Self-Consistent Calculation of the X-Ray Elastic Constants of Polycrystalline Materials for Arbitrary Crystal Symmetry

Abstract

For the calculation of load or residual stresses from measured strain data by means of x-rays or neutrons, the x-ray elastic constants are required. Usually they are calculated from the corresponding single crystal data assuming some models such as Voigt(strain compatibility), Reuss(stress equilibrium), Hill(arithmetic average of Voigt and Reuss) or Kroner. All these models, however, make assumptions of the coupling of the grains. Historically, the Voigt and Reuss limits have been investigated first assuming constant strain respectively constant stress in the grains.

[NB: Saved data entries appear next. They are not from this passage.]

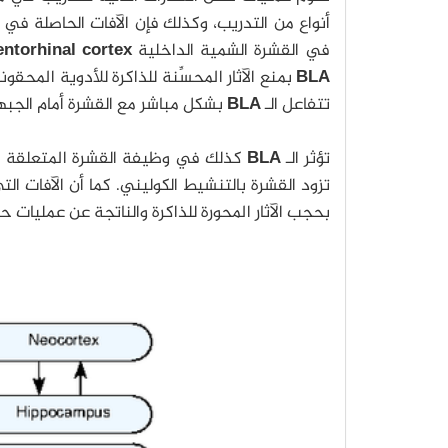
أنواع من التدريب، وكذلك فإن الآفات الحاصلة في
في القشرة الشمية الداخلية
entorhinal cortex
BLA
بمنع الآثار المحسِّنة للذاكرة للأدوية المحق
تتفاعل الـ
BLA
بشكل مباشر مع القشرة أمام الجبه
تؤثر الـ
BLA
كذلك في وظيفة القشرة المتعلقة بالذ
تزود القشرة بالتنشيط الكوليني. كما أن الآفات الت
بحجب الآثار المحورة للذاكرة والناتجة عن عمليات حق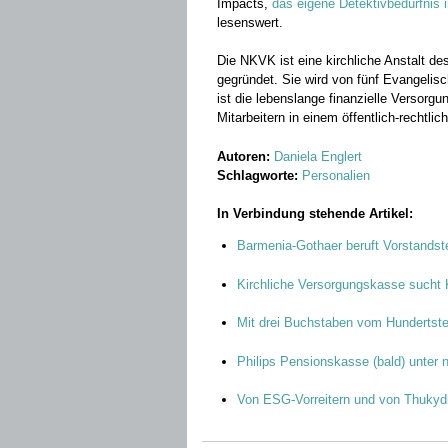
Impacts,
das eigene Detektivbedürfni
lesenswert.
Die NKVK ist eine kirchliche Anstalt de
gegründet. Sie wird von fünf Evangelis
ist die lebenslange finanzielle Versorg
Mitarbeitern in einem öffentlich-rechtlic
Autoren:
Daniela Englert
Schlagworte:
Personalien
In Verbindung stehende Artikel:
Barmenia-Gothaer beruft Vorstands
Kirchliche Versorgungskasse sucht K
Mit drei Buchstaben vom Hundertst
Philips Pensionskasse (bald) unter 
Von ESG-Vorreitern und von Thukyd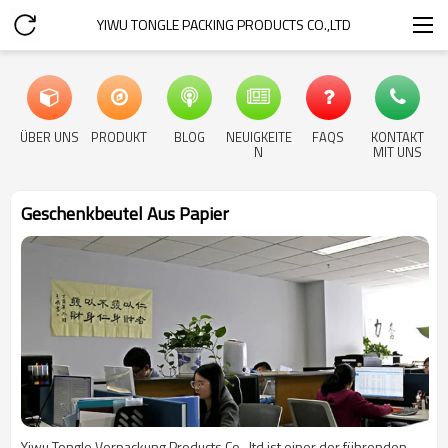
YIWU TONGLE PACKING PRODUCTS CO.,LTD
ÜBER UNS
PRODUKT
BLOG
NEUIGKEITE
FAQS
KONTAKT
N
MIT UNS
Geschenkbeutel Aus Papier
Yiwu Tongle Verpackung Products Co., ltd ist einer der führenden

Hill proved that the average elastic constants for a macroscopically isotropic aggregate should fall within the limits imposed by the Reuss and Voigt models Although the Kroner model is often recommend for the calculation of the x-ray elastic constants, it assumes the polycrystalline material to behave as a model or perfect disorder. In this paper, the finite element method is used to guarantee both, stress equilibrium and strain compatibility across the grain boundaries. The polycrystalline material is assumed to behave as a three-dimensional mixture of macroscopic isotropic and fully orthotropic grains under elastic loading where the relative ratio of both types of grains can be varied between 0 and 100%. The macroscopically isotropic bulk values are calculated by an iteration procedure which was first proposed by Kneer. The method is applicable to materials with a random texture by calculating the hkl dependent quasiisotropic x-ray elastic constants as well as to specimens with a given texture using the information of the Orientation Distribution Function (ODF) by calculating the corresponding hkl- and orientation dependent stress factors. All crystal structures from cubic to triclinic are supported. The method is demonstrated on monoclinic SiO 2 with a random texture.